Exercise directions. Could you copy out every line of the data where the word "jego" occurs?

#####

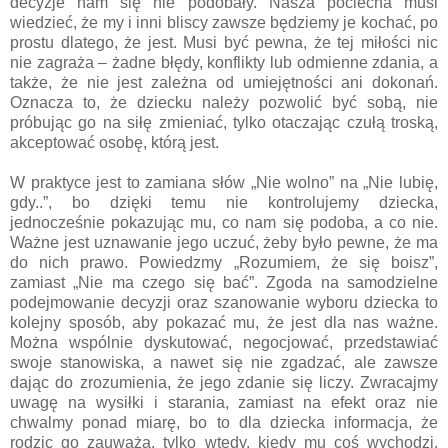
decyzje nam się nie podobały. Nasza pociecha musi
wiedzieć, że my i inni bliscy zawsze będziemy je kochać, po
prostu dlatego, że jest. Musi być pewna, że tej miłości nic
nie zagraża – żadne błędy, konflikty lub odmienne zdania, a
także, że nie jest zależna od umiejętności ani dokonań.
Oznacza to, że dziecku należy pozwolić być sobą, nie
próbując go na siłę zmieniać, tylko otaczając czułą troską,
akceptować osobę, którą jest.
W praktyce jest to zamiana słów „Nie wolno” na „Nie lubię,
gdy..”, bo dzięki temu nie kontrolujemy dziecka,
jednocześnie pokazując mu, co nam się podoba, a co nie.
Ważne jest uznawanie jego uczuć, żeby było pewne, że ma
do nich prawo. Powiedzmy „Rozumiem, że się boisz”,
zamiast „Nie ma czego się bać”. Zgoda na samodzielne
podejmowanie decyzji oraz szanowanie wyboru dziecka to
kolejny sposób, aby pokazać mu, że jest dla nas ważne.
Można wspólnie dyskutować, negocjować, przedstawiać
swoje stanowiska, a nawet się nie zgadzać, ale zawsze
dając do zrozumienia, że jego zdanie się liczy. Zwracajmy
uwagę na wysiłki i starania, zamiast na efekt oraz nie
chwalmy ponad miarę, bo to dla dziecka informacja, że
rodzic go zauważa, tylko wtedy, kiedy mu coś wychodzi.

#####

Answer section.
Ważne jest uznawanie jego uczuć, żeby było pewne, że ma
dając do zrozumienia, że jego zdanie się liczy. Zwracajmy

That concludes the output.